# Need a trane expert! TAM8



## wetbar

Fellas I need help.

Customer wanted new install, quoted carrier and goodman. He called back and wanted a trane. No big deal call trane and got prices and on a 13 seer. Customer called back and wanted a tam8 variable speed air handler and 15 seer XR15 outdoor unit. Called trane and got a price on the TAM8 and the outdoor unit. Trane had an outdoor unit, that worked with the TAM8, but did not communicate with TAM8 for all the bells and whistles. Called the customer he agreed and signed.
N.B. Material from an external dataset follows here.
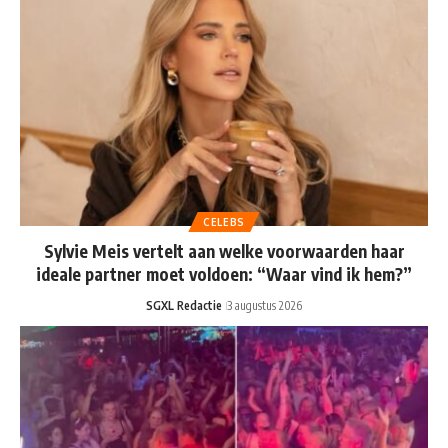
CELEBS
Sylvie Meis vertelt aan welke voorwaarden haar
ideale partner moet voldoen: “Waar vind ik hem?”
SGXL Redactie
3 augustus 2026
Go to install today, and according to the install guide the TAM 8 must communicate with not only the outside unit the t-stat. I call trane they say I have the incorrect outdoor unit, and I need the $3,000 upgrade. I'm not making 3k on this job! So now I'm pissed as hell and stuck! I had to leave the customer without AC tonight. 
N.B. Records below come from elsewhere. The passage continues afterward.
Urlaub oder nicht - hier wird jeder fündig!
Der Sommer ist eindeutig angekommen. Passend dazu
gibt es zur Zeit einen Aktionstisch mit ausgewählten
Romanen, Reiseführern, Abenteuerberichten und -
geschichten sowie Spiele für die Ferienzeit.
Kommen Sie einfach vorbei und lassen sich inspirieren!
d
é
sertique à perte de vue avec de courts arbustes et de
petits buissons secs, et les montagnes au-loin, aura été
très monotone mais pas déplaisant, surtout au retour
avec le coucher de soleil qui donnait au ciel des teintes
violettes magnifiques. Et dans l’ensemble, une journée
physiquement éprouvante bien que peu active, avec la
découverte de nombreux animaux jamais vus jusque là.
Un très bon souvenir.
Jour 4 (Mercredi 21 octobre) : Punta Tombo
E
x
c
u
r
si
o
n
Can the TAM8 work with a 24V outdoor unit? I know it will not communicate and give all the bells and whistle, but will it work? and if so what about the T-stat; the TAM8 does not have G wire for blower. 

I have install plenty of tranes(but not a dealer), but this is my first TAM8.

here are the model numbers

outside unit 4twr5036g1000a
Inside unit Tam8a0c36v31cb

Thanks for the help.


----------



## beenthere

Sorry, not a Trane guy, so can't help. But interested in the answer.


----------



## JimJ

> Can the TAM8 work with a 24V outdoor unit? I know it will not communicate and give all the bells and whistle, but will it work? and if so what about the T-stat; the TAM8 does not have G wire for blower.


Should of gotten a TAM7, same as a TAM8 but not communicating.


----------



## wetbar

yes it will work. You have to buy a module that goes inside the tam 8. like you said it will not communicate buy it will run a 24 volt condenser.


----------



## heatingrepairchicago

you can make it work thru the thermostat you have to adjust your low voltage wiring everywhere...


----------



## latinomaster

Stay away from trane and problem solved


----------



## ASTR

latinomaster said:


> Stay away from trane and problem solved


You have to deliver what the customers wants, not what you want or can work with only.


----------